In the past several weeks, I have had conversations with close friends and less-close friends on the unhappiness of the millennial generation. Elena Sheppard wrote an excellent piece on PolicyMic titled “Why Millennials Aren’t Happy” that I quite enjoyed. Sheppard surveyed the issues that contribute to our existential angst and unhappiness, including striving for an ideal that we will never reach, whether that be through money, status, beauty, or something else Western culture tells us we “have” to attain to be happy, our obsession with instant gratification, and the escapism we partake in to dull our unhappiness and existential angst. Sheppard’s conclusion is that we must learn how to measure our happiness, and to prioritize that happiness. It is here that I intend to pick up the conversation.
At least twice in the past two weeks, I participated in conversations through Facebook comments that went on for much longer than I expected them to. Each one started out with a post on religion and politics, followed by several comments by members of my generation denouncing religion and belief in God in general as silly, stupid, and obviously deserving of ridicule. As a former atheist and recent born-again Christian, I had to jump in to show anyone who cared to read not only that there are stronger arguments for the existence of God and the truth of Christianity than against, but that the root of disbelief in God is of a much deeper nature than “not enough evidence.” Each of these conversations ended with my having the last word because no one could adequately respond to my main point. What that point was I will leave until the end of this piece, but in the meantime I would like to explore the idea of prioritizing happiness.
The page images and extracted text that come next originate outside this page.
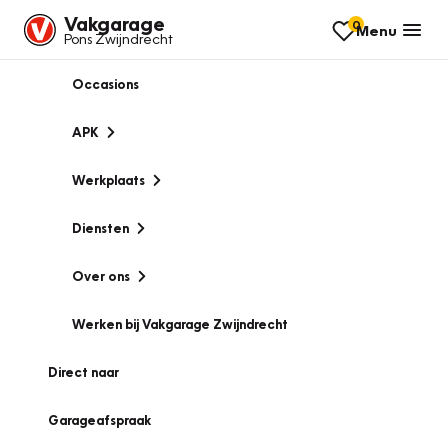
Vakgarage
0
Menu
Pons Zwijndrecht
Occasions
APK
Werkplaats
Diensten
Over ons
Werken bij Vakgarage Zwijndrecht
Direct naar
Garageafspraak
Can prioritizing happiness really lead to happiness? Or should we be seeking some greater good that will lead to our happiness as a byproduct? C.S. Lewis has something to say on the principle of achieving our end goal through indirect means rather than directly that I think is worth considering:
“The … principle holds, you know, for more everyday matters. Even in social life, you will never make a good impression on other people until you stop thinking about what sort of impression you are making. Even in literature and art, no man who bothers about originality will ever be original whereas if you simply try to tell the truth (without caring twopence how often it has been told before) you will, nine times out of ten, become original without ever having noticed it. The principle runs through all life from top to bottom.”
Anyone who has ever tried to prioritize his happiness will tell you that it does not work. In Oscar Wilde’s The Picture of Dorian Gray, Lord Henry corrupts the mind of young Dorian, convincing him that the only thing worth pursuing in life is his own happiness, mainly through beauty, adventure, and carnal pleasures. Of course there is nothing wrong with beauty, adventure, or carnal pleasures, but when they are pursued as ultimate things, it leads the type of spiritual destruction we saw unfold in Dorian’s life.
The same can be said of anything in life. Seek the image of perfection on your Facebook profile, and you will constantly be worried about living up to that image you know you can never live up to, resent anything that threatens that image, and hate yourself if you lose that image. Seek the perfect relationship as your ultimate good, and you will want to throw yourself off a bridge when you realize that no relationship will ever be perfect as you experience everyone falling short of your expectations. Nor will any marriage be perfect. Let me save you a few months — no, not even the one with that one special person you’re thinking of right now. Seek validation through your career successes, and you will look down on anyone who hasn’t achieved what you have, while envying anyone who has done better than you. Just as seeking these things as ultimate ends leads to the opposite of what they promise, seeking happiness for its own sake will lead to unhappiness.